WORK ORDER:
Return only the lines from the one containing "No reviews yet. Be the first to review!" to the end of the entries below, exactly as written, both ends included.

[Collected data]
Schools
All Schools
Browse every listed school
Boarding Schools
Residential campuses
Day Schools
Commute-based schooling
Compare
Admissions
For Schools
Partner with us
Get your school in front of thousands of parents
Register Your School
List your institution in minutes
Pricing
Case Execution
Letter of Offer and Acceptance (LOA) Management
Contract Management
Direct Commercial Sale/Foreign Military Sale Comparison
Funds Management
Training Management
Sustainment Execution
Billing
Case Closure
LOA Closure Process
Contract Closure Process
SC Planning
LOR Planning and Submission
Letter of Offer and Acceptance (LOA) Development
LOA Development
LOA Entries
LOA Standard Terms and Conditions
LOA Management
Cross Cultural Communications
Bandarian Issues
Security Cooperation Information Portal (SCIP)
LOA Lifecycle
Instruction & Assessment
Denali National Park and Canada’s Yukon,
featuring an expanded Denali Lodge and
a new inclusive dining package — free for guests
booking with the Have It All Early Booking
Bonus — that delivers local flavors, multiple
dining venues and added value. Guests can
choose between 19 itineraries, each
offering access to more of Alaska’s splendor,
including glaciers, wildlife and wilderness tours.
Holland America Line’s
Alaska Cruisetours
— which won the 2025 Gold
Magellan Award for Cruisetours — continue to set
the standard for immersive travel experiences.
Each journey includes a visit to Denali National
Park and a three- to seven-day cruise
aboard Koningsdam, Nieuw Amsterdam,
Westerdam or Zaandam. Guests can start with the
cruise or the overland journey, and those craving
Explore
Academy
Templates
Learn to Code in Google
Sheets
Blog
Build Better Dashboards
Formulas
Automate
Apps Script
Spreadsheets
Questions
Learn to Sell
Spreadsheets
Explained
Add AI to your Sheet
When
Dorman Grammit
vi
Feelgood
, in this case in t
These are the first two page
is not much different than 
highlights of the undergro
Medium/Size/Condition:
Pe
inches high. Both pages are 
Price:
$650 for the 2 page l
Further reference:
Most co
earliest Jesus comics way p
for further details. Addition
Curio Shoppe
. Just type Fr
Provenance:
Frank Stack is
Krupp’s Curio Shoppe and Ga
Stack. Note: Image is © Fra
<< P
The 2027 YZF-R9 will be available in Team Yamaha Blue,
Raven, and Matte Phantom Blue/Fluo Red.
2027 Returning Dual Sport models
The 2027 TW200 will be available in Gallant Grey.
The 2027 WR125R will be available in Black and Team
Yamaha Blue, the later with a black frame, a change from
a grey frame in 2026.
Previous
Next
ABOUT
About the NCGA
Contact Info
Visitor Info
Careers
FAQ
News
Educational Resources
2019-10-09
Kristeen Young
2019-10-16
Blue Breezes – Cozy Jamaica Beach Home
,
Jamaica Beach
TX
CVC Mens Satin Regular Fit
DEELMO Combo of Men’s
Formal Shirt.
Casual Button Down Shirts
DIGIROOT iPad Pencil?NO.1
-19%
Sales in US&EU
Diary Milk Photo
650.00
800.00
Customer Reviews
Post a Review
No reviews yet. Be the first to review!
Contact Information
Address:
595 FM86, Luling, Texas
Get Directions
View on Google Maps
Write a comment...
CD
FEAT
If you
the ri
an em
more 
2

REPLY:
No reviews yet. Be the first to review!
Contact Information
Address:
595 FM86, Luling, Texas
Get Directions
View on Google Maps
Write a comment...
CD
FEAT
If you
the ri
an em
more 
2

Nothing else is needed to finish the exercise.